Mustering courage, she decided to get down to the ground level carefully. But her sense of direction was adversely affected. She took few steps towards where she thought his backpack was lying. Suddenly she tripped. Before her reflexes could recover her balance, she fell on the jagged pieces of stone. Her body was badly bruised and there was blood here and there. Her head hurt, and there was an excruciating pain in her right foot. The sharp dip in the temperature made her shiver.
A strange thing happened then. The severe physical pain and discomfort that she was enduring, kicked her delirium away. Fear of the unknown had got displaced. She regained clarity of her thought processes. She understood that she had to take another bus to reach Puri, as the tourist bus most likely had left. Somehow she managed to get out of the Sun Temple precinct to reach a nearby bus stand.
The simple local folks who were waiting there were very kind and helpful to her despite the language barrier. As she suspected, the bus by which she had come had already left. On enquiry, it turned out, to her misfortune, that none of the buses that would arrive shortly would take her to the hotel where she was staying. But few of them would go to the Puri bus stand.
After about an hour, a bus, with Puri as its destination, arrived. Agnes had no money but she had a plan. She entered the vehicle and explained her situation to the young bus conductor. He was very understanding and he empathized with her condition. She promised that she would hand over the ticket fare to him as soon as the bus touched Puri. After about an hour and a half, the conveyance reached its destination. She alighted from the bus and immediately hired a cycle rickshaw that was waiting near the bus stop.
She borrowed some money from the poor and good natured old rickshaw puller to pay for her bus ticket. From the bus stand, it took only half an hour to reach her hotel. She requested the hotel reception to lend her some money to repay the kind rickshaw puller. Seeing her poor health condition, which was getting aggravated with time, the hotel staff immediately got her admitted in a nursing home closeby.

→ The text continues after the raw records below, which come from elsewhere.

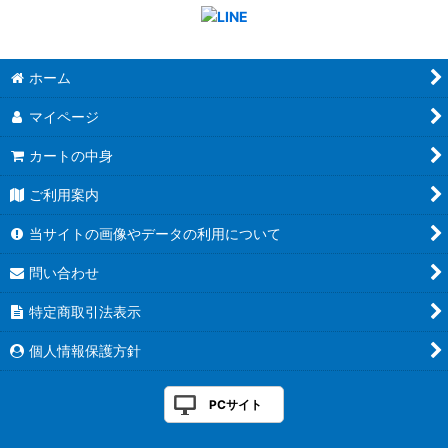
ホーム
マイページ
カートの中身
ご利用案内
当サイトの画像やデータの利用について
問い合わせ
特定商取引法表示
個人情報保護方針
PCサイト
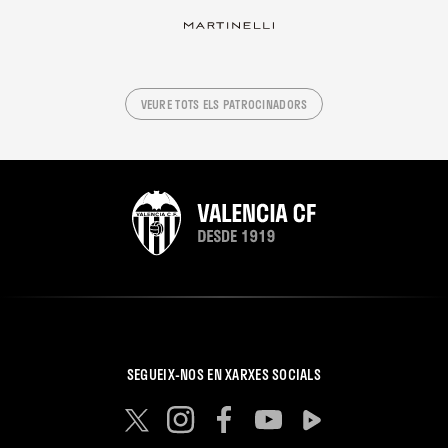
VEURE TOTS ELS PATROCINADORS
SEGUEIX-NOS EN XARXES SOCIALS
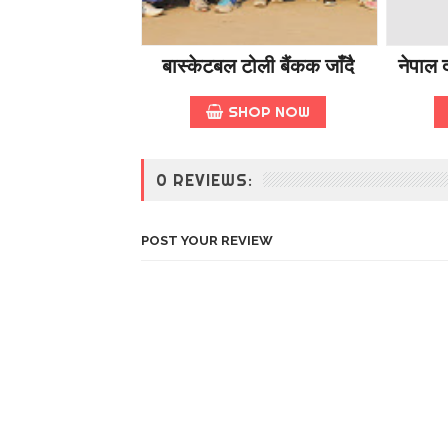
बास्केटबल टोली बैंकक जाँदै
नेपाल द
SHOP NOW
0 REVIEWS:
POST YOUR REVIEW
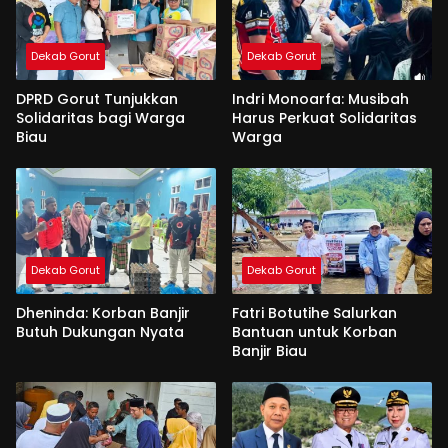
Dekab Gorut
Dekab Gorut
DPRD Gorut Tunjukkan
Indri Monoarfa: Musibah
Solidaritas bagi Warga
Harus Perkuat Solidaritas
Biau
Warga
Dekab Gorut
Dekab Gorut
Dheninda: Korban Banjir
Fatri Botutihe Salurkan
Butuh Dukungan Nyata
Bantuan untuk Korban
Banjir Biau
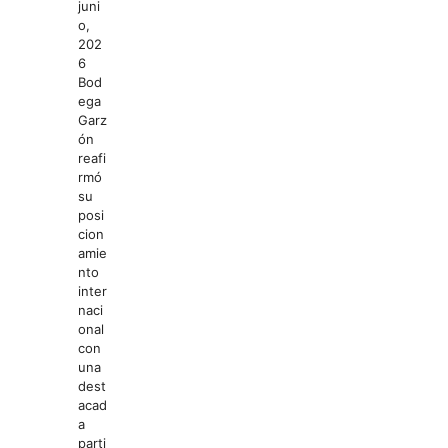
juni
o,
202
6
Bod
ega
Garz
ón
reafi
rmó
su
posi
cion
amie
nto
inter
naci
onal
con
una
dest
acad
a
parti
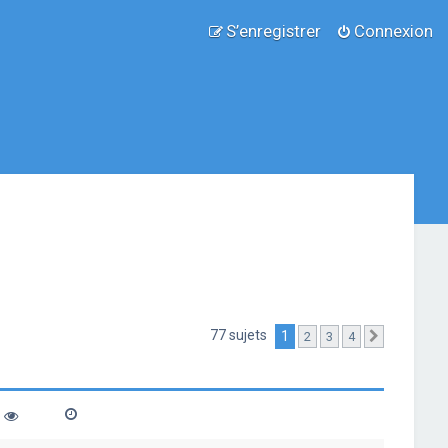
S’enregistrer
Connexion
77 sujets
1
2
3
4
Suivante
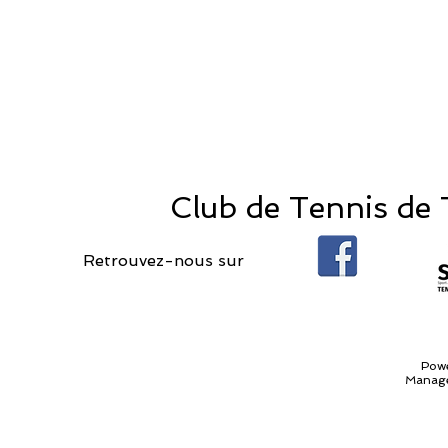
Club de Tennis de T
Retrouvez-nous sur
Pow
Manage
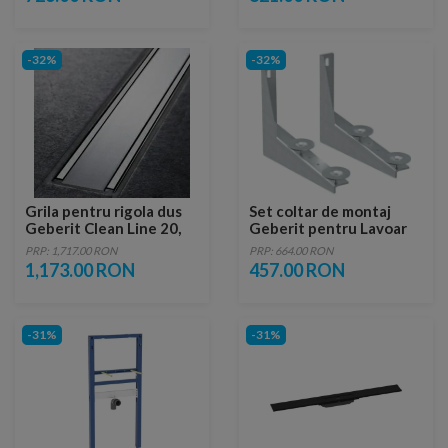
-32%
-32%
Grila pentru rigola dus
Set coltar de montaj
Geberit Clean Line 20,
Geberit pentru Lavoar
montaj in pardoseala,
cu spatiu joaca
PRP: 1,717.00 RON
PRP: 664.00 RON
inox lucios/periat
1,173.00 RON
457.00 RON
-31%
-31%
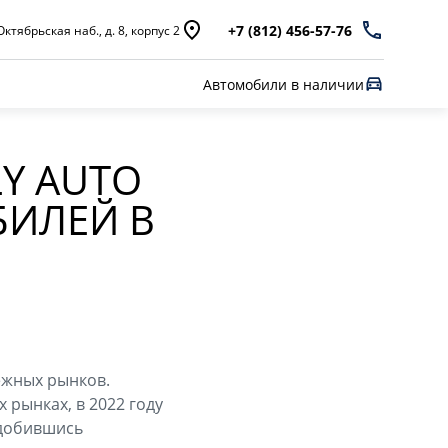
+7 (812) 456-57-76
ктябрьская наб., д. 8, корпус 2
Автомобили в наличии
Y AUTO
БИЛЕЙ В
ежных рынков.
 рынках, в 2022 году
 добившись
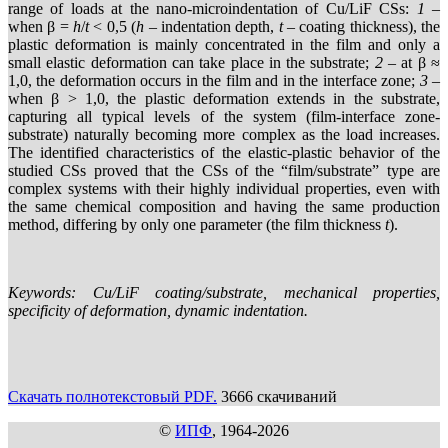
range of loads at the nano-microindentation of Cu/LiF CSs:
1
–
when β =
h
/
t
< 0,5 (
h
– indentation depth,
t
– coating thickness), the
plastic deformation is mainly concentrated in the film and only a
small elastic deformation can take place in the substrate;
2
– at β ≈
1,0, the deformation occurs in the film and in the interface zone;
3
–
when β > 1,0, the plastic deformation extends in the substrate,
capturing all typical levels of the system (film-interface zone-
substrate) naturally becoming more complex as the load increases.
The identified characteristics of the elastic-plastic behavior of the
studied CSs proved that the CSs of the “film/substrate” type are
complex systems with their highly individual properties, even with
the same chemical composition and having the same production
method, differing by only one parameter (the film thickness
t
).
Keywords: Cu/LiF coating/substrate, mechanical properties,
specificity of deformation, dynamic indentation.
Скачать полнотекстовый PDF.
3666 скачиваний
©
ИПФ
, 1964-2026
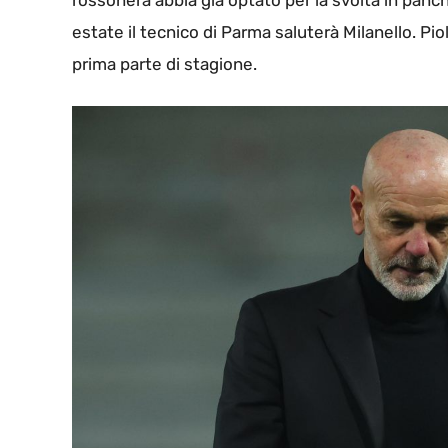
rossonera abbia già optato per la svolta in pan
estate il tecnico di Parma saluterà Milanello. Pi
prima parte di stagione.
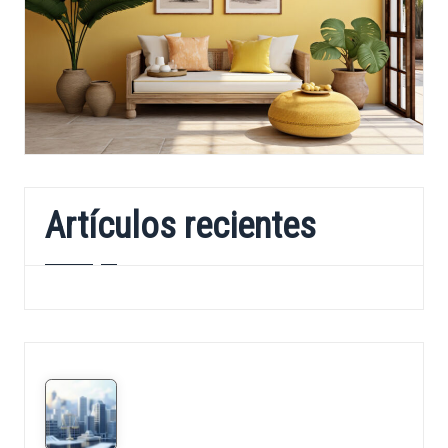
Artículos recientes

Agnes had to be shifted next day to a good hospital in Bhubaneswar for proper treatment. Fortunately the conference organizers along with her compatriots lent her sufficient money to cover the medical expenses. However, to add to her woe, several of her injuries had turned septic. She spent nearly three months in the hospital before she could get her strength back and walk.
Neelketu noticed that her beautiful eyes had welled up. He touched her arm gently. He felt an urge to comfort her. Agnes put her head on his shoulder and sobbed silently. After a while, they started walking hand in hand. There was a huge crowd in front of the Trevy Fountain. The exquisitely sculptured marble structure poured out crystal clear water causing a blue-green pool to form in front. There was gaiety all around. Young girls and boys had gone down the steps wishing to feel the life giving water.
Neelketu too went down few steps and beckoned Agnes to follow suit. She involuntarily moved a bit forward but then stopped immediately. She shook her head. His gaze instinctively got directed at her feet.
`Oh God! You don’t mean to say… ’, he had to abruptly break his sentence. There was a lump in his throat.
There was no sadness in her eyes then. She smiled and murmured, `Yes, Neel. Jaipur Foot.’
He walked up to her and put his right arm around her shoulders. He observed that some of the tourists were throwing coins into the water and making wishes. Neelketu pulled out his wallet and took out a coin. He stared at Agnes with great affection. She appeared serene and lovely, with a radiant forehead.
A courageous and beautiful warrior, he mused. Closing his eyes, he tossed the coin into the blue water below.